Jean-Claude Charles, Manhattan Blues


Chapitre 19
Vu de la statue de la Liberté

     Existe-t-il sensation plus agréable? Un réveil en douceur, on a dormi, on a dormi beaucoup, on a le sentiment d’avoir rêvé, on ne se souvient pas des rêves, la nuit n’a pas laissé de traces conscientes, j’ai dormi plusieurs heures d’affilée, peut-être sept, pas fait de cauchemar, pas peur du corps de Fran. Tous ces réveils où il m’arriva de trouver dans un lit un corps dégoûtant, corps du délit de fuite, corps des peurs de la veille, ce n’est pas une affaire esthétique, ce furent souvent de très beaux corps, c’est dans la tête que ça se passe, ça joue sur des détails, des quarts de dièse, avec Fran c’est différent. C’est ici que les ennuis commencent. Toute une nuit à oublier Jenny.

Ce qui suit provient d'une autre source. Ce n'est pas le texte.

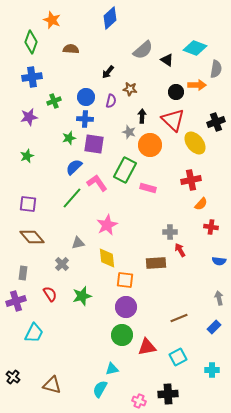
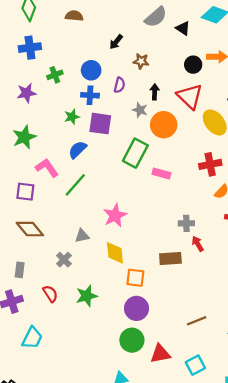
purple semicircle: (111, 101) -> (119, 85), moved
green star: (27, 156) -> (24, 137), size x1.5
pink L-shape: (97, 183) -> (47, 168), moved

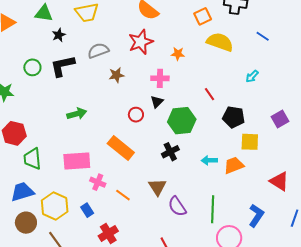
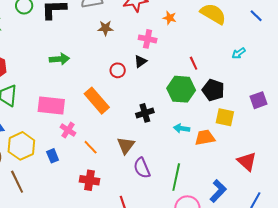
green hexagon: (182, 121) -> (181, 89), moved
red cross: (108, 233) -> (90, 180), moved, turned 30

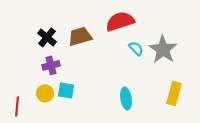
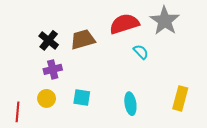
gray star: (163, 49) -> (165, 21), moved
cyan square: (66, 90) -> (82, 97), moved

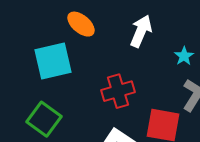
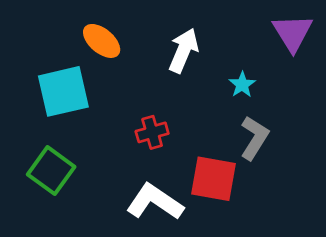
red cross: (118, 91) -> (152, 132), size x0.7

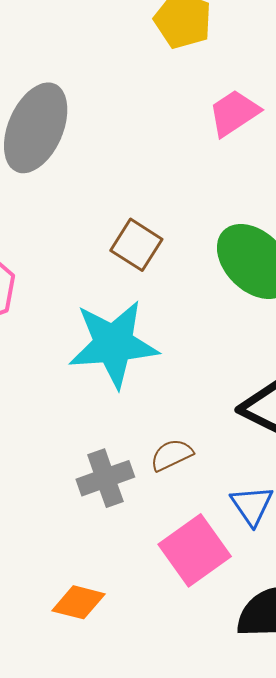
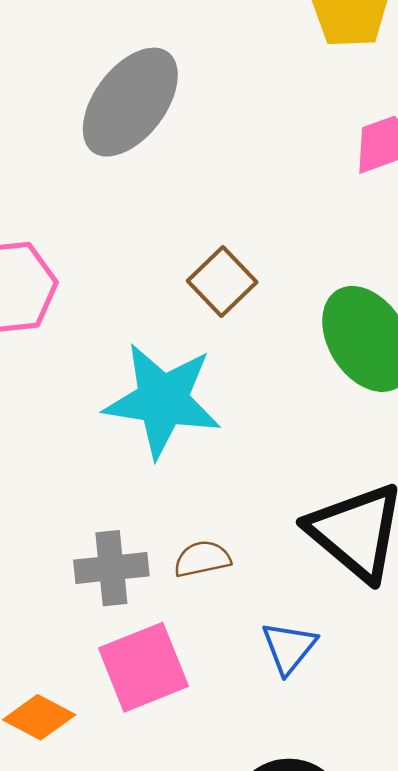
pink square: (195, 550) -> (143, 667), moved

Fran n’est pas dans le lit. La fenêtre est entrouverte. Les rideaux sont ouverts. Le morceau de ciel que je vois est presque bleu. La lumière. Du lit, je ne vois pas le parc. J’aime cette chambre. Je pense que si je l’avais eue le soir de mon arrivée, je serais resté dans cet hôtel. Je pense aussi que si j’étais resté ici, je n’aurais probablement pas rencontré Fran. Je pense que si je n’avais pas rencontré Fran, les choses avec Jenny seraient encore équivoques, mais c’est évident qu’elle ne m’aime plus, ça y est t’es même pas levé que tu recommences.
Je suis malade de Jenny. Ma seule chance, c’est Fran. J’ai conscience au réveil que je suis content d’être dans ce lieu, à cet instant précis, avec Fran. Si elle n’était pas là, je serais vraiment dans la déprime totale. Rien de tel qu’une femme pour vous faire oublier une autre femme. Ici commencent les affres. Ici commence quelque chose d’innommable. Ce n’est pas l’amour. Ce n’est pas rien non plus. Something like a bird. Si je mets de la musique, ça sera n’importe quoi, ça ne sera pas Mingus, voilà les inconvénients de n’importe quel hôtel.
Le téléphone n’est pas là.
J’en suis le fil du regard, il est dans la salle de bains, la porte est fermée. Le sac de Fran est posé dans le fauteuil près de la fenêtre. Dommage qu’il ne faille pas fouiller dans le sac des dames, je prendrais bien son walkman, si ça se trouve elle a une cassette de Mingus. Je me rends compte que je ne sais pas grand-chose d’elle. Pas assez pour dire que je ne la connais pas. Jenny, je ne la connais pas. Fran, je connais: une fille qui a largué son mec et qui batifole avec un autre mec.
Je pense à la grand-mère de Jenny. Nous avons nos complicités. Parfois au téléphone, je lui demande quelque chose. Tu sais pas où est Jenny? Elle me répond Jenny tu sais comment elle est. Je ne sais pas moi comment elle est Jenny. Merde, je suis à peine réveillé que ça commence.
Je crie Fran arrête de m’tromper.
Elle entrouvre la porte de la salle de bains. Elle est à poil. Elle parle au téléphone. Je l’entends donner l’adresse de l’hôtel en disant à quelqu’un mais c’est pas possible cet hôtel tout le monde connaît. Elle raccroche. Vient vers moi. Elle dit je suis encore tombé sur un Haïtien. Je lui dis c’est bien ta chance. Elle répond je viens de louer une bagnole. Je dis pour quoi faire? Elle dit Bill je l’emmerde.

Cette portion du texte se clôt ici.